▶ **EXERCISE**
Extract, from the records beneath this instruction, each line that contains the word "удобным".

* * * * * * *

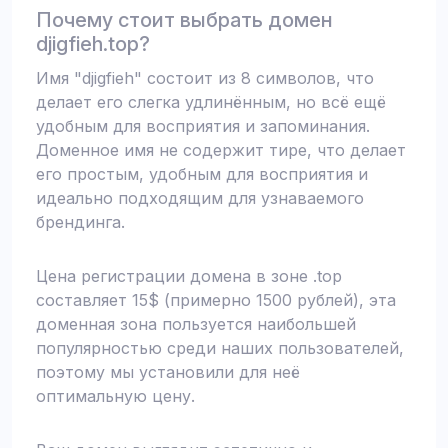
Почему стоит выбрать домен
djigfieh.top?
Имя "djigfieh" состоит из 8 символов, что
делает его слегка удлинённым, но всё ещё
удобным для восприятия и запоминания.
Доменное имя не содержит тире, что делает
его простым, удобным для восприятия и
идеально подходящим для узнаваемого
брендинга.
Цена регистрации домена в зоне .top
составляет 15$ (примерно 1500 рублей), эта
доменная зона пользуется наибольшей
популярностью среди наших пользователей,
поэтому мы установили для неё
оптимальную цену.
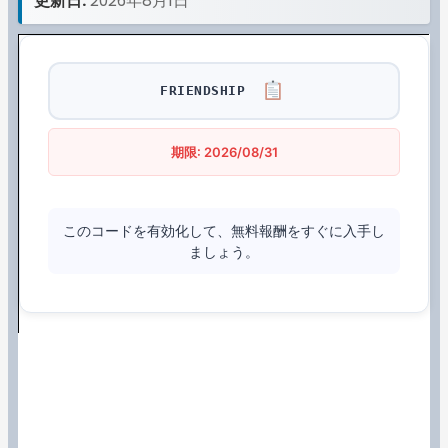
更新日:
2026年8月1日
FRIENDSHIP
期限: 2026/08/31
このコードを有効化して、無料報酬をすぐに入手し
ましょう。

* * * * * * *

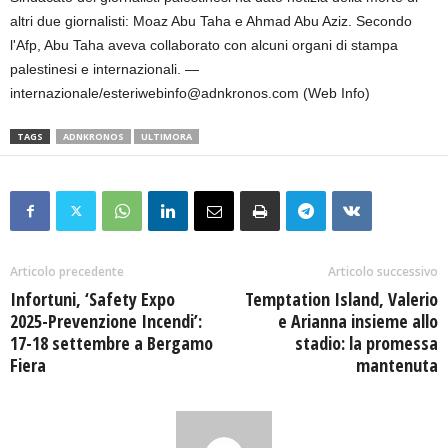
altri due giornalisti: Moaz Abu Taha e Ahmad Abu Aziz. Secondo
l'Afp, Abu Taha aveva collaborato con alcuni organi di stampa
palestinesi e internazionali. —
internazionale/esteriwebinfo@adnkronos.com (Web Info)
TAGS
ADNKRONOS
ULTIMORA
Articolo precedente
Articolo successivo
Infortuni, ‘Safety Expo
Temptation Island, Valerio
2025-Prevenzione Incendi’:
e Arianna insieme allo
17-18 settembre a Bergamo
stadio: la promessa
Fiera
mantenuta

* * * * * * *

▶ **EXERCISE RESULT**
удобным для восприятия и запоминания.
его простым, удобным для восприятия и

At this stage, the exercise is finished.